The leader of a gang that smuggled more than 52 tonnes of drugs into the UK has been jailed for 18 years.

Philip Baron, 58, from Salford, had previously admitted at Liverpool Crown Court to importing cocaine and cannabis and money laundering.

He was caught after a five-year investigation that also saw 28 members of his gang convicted and jailed.

Judge David Aubrey QC said Baron, along with the others, had been driven by "avarice and greed".

He added: "It was a trade and an empire and you cared not for the lives of others. You may have destroyed lives.

"It may have led people to commit crime. It may have led to despair and desperation.
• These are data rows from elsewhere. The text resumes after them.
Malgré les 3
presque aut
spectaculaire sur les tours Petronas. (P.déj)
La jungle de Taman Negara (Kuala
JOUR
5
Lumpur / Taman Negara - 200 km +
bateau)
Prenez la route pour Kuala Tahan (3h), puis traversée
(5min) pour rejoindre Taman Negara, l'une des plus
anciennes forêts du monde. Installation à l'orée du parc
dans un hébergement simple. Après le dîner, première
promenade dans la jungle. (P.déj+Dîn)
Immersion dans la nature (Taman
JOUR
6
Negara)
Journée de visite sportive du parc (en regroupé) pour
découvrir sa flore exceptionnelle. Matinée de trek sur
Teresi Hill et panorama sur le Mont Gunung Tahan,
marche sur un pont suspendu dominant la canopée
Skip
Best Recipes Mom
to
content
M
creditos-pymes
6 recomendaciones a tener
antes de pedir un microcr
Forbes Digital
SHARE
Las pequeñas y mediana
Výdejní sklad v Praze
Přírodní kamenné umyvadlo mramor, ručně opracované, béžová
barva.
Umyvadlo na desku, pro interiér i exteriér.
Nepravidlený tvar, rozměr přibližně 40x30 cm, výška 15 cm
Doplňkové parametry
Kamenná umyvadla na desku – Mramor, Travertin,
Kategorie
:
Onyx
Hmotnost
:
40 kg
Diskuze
None of that concerned you.

"You were only concerned with yourself and leading a lavish lifestyle," said the judge.

The gang were brought down by evidence including calls made from prison by an accomplice, which police listened to.

The Serious Organised Crime Agency (Soca) said the group had smuggled drugs over the last 15 years and laundered millions of pounds of illegal profits.

Baron was living a luxury lifestyle with homes in Spain, the Republic of Ireland and the UK.

'Huge sums of cash'

While authorities in Ireland thought he ran a company which rented deckchairs in Spain, he was actually the kingpin in an international drugs importing ring.

William Baker, for the prosecution, told the court Baron was "one of the organisers of a highly sophisticated criminal enterprise.

"The drugs were concealed in document boxes labelled as items such as technical manuals or brochures, " he said.

The boxes were shipped from Spain using legitimate couriers to "virtual offices" or rented premises from where they were collected and supplied on.

"It was a highly profitable enterprise that generated huge sums of cash," Mr Baker said.

Mr Baker told the court that they had not got "anywhere near to the bottom of Philip Baron's finances".

Timothy Forte, defending, said his client accepted that he had played an "organising and leading role".

He said Baron was of previous good character and had pleaded guilty at the earliest opportunity.

Baron had admitted three counts including conspiracy to import cocaine between March and November 2008, conspiracy to import cannabis between September 2005 and September 2009, and money laundering.